## Problem requirements
Although the entries contain pictures, only their text goes into the copy, set down exactly.

<<<<

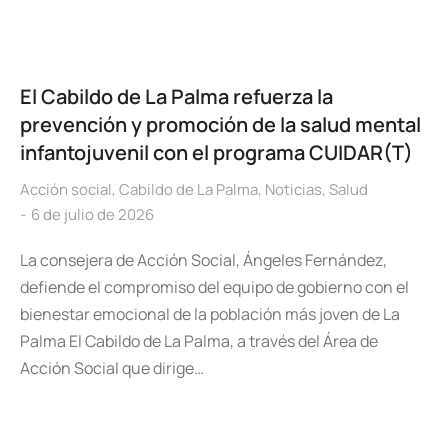
El Cabildo de La Palma refuerza la
prevención y promoción de la salud mental
infantojuvenil con el programa CUIDAR(T)
Acción social
,
Cabildo de La Palma
,
Noticias
,
Salud
6 de julio de 2026
La consejera de Acción Social, Ángeles Fernández,
defiende el compromiso del equipo de gobierno con el
bienestar emocional de la población más joven de La
Palma El Cabildo de La Palma, a través del Área de
Acción Social que dirige…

>>>>

## Answer space
El Cabildo de La Palma refuerza la
prevención y promoción de la salud mental
infantojuvenil con el programa CUIDAR(T)
Acción social
,
Cabildo de La Palma
,
Noticias
,
Salud
6 de julio de 2026
La consejera de Acción Social, Ángeles Fernández,
defiende el compromiso del equipo de gobierno con el
bienestar emocional de la población más joven de La
Palma El Cabildo de La Palma, a través del Área de
Acción Social que dirige…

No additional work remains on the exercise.